For Christians in Turkey the warning is that the Turkish state will now officially undertake their suppression and persecution to guarantee their subordination as dhimmis subordinate to Islamic rule. No more dreams of equality, religious freedom, restitution of church properties and other chimeras floated when Erdogan first became Prime Minister in 2002. At that time, he seemed to offer a liberal democratic order of freedom and equality to all minorities in Turkey: Kurds, Alevis, Christians and others.
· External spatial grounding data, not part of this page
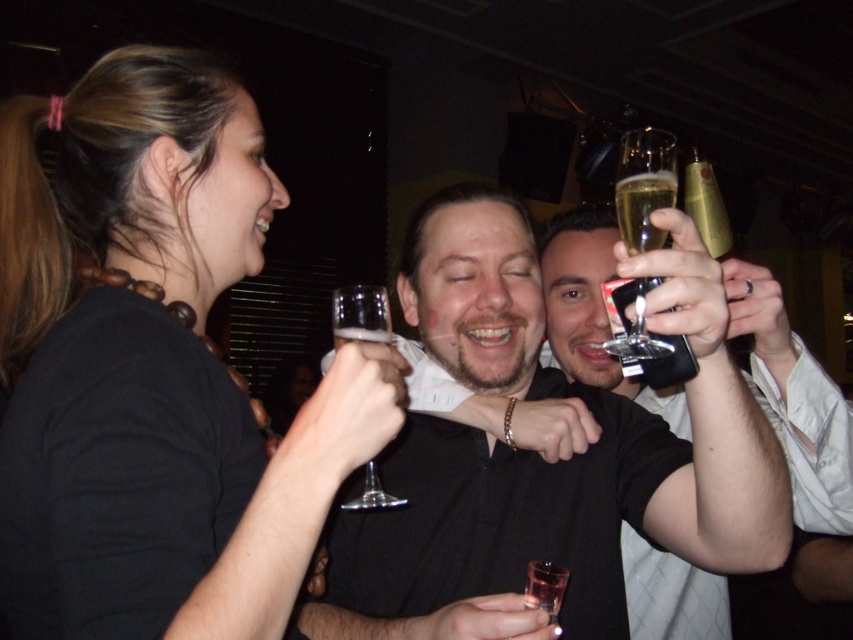 In the scene of a lively toast at a bar or club, there is a clear glass wine glass at center and a gold metallic bottle at upper right. From the perspective of someone standing at the center of the image, which object is positioned to the left?

The clear glass wine glass at center is positioned to the left of the gold metallic bottle at upper right.

You are a photographer at the event and want to take a closeup of the champagne flute held by the man in the black shirt. The point at coordinates (151, 369) is on the matte black shirt at upper left. Based on this information, can you determine if the champagne flute is in the same location as the shirt?

The point at coordinates (151, 369) is on the matte black shirt at upper left, so the champagne flute is not in the same location as the shirt because the coordinates specifically indicate the shirt.

You are at a party and want to take a photo of the shiny black shirt at center and the clear glass wine glass at center. Which object should you focus on first to ensure both are in focus?

The shiny black shirt at center is in front of the clear glass wine glass at center, so you should focus on the shiny black shirt at center first to ensure both are in focus. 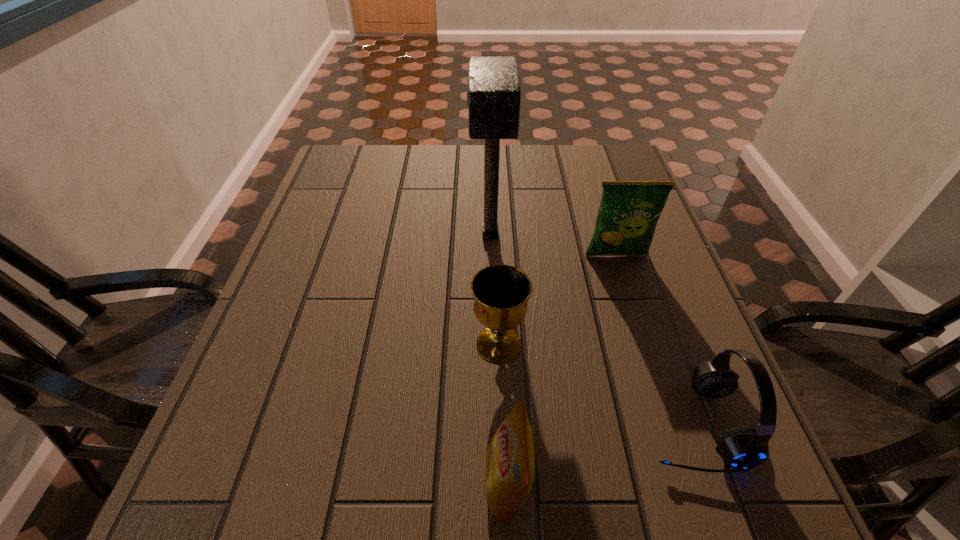 I want to click on the tallest object, so click(494, 85).

The height and width of the screenshot is (540, 960). I want to click on the farther crisp (potato chip), so click(629, 211).

The image size is (960, 540). Identify the location of the right crisp (potato chip). (629, 211).

You are a GUI agent. You are given a task and a screenshot of the screen. Output one action in this format:
    pyautogui.click(x=<x>, y=<y>)
    Task: Click on the third farthest object
    
    Given the screenshot: What is the action you would take?
    pyautogui.click(x=501, y=292)

Where is `headset`? The image size is (960, 540). headset is located at coordinates (740, 447).

This screenshot has height=540, width=960. In order to click on the nearer crisp (potato chip) in this screenshot , I will do `click(509, 459)`.

Locate an element on the screen. This screenshot has width=960, height=540. the left crisp (potato chip) is located at coordinates (509, 459).

At what (x,y) coordinates should I click in order to perform the action: click on free spot located on the right of the tallest object. Please return your answer as a coordinate pair (x, y). Looking at the image, I should click on (542, 234).

This screenshot has height=540, width=960. In order to click on vacant space located on the front-facing side of the right crisp (potato chip) in this screenshot , I will do `click(636, 320)`.

Image resolution: width=960 pixels, height=540 pixels. I want to click on vacant space located 0.170m on the front of the chalice, so click(x=502, y=455).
He used this as a veil to hide his programme of ever accelerating Islamisation of Turkey as he weakened the bastions of secularism in the army, media and judicial system, while defeating his erstwhile Muslim allies of the Gulen movement to emerge as the undisputed ruler of an Islamist and neo-Ottoman Turkish state system.

We can now expect Turkey to follow the example of Pakistan in subordinating the Turkish legal system to sharia while encouraging ever more extreme versions of Sunni Islamism in Turkey and abroad, using radical militant movements as proxies in achieving its political goals while destabilising neighbouring states in Europe and the Middle East and North Africa.

On the international scene these developments mean that Turkey is now an Islamist state hostile to what it sees as the Christian West (mainly Europe and the USA). Its foreign policy is reverting to the traditional expansionist Islamic-Ottoman model in which jihad was the foreign policy of the state which launched annual military expeditions against Christian Western Europe in the Balkans and Central Europe. Turkish military interventions in north Iraq, north Syria and Libya are part of this process of seeking influence in former Ottoman provinces. We can also expect ever increasing Turkish pressures on Greece and Cyprus as Turkey appropriates the right to drill for gas in their sovereign waters. Turkey will also intensify its support for Islamist movements in European states, especially for the Muslim Brotherhood affiliated movements. Turkey has also declared its growing hostility to Israel as it seeks to liberate Jerusalem and the Al-Aqsa mosque from Israeli rule, thus increasing its legitimacy in Muslim eyes and competing with Shia Iran for the mantle of leader of the Islamic world.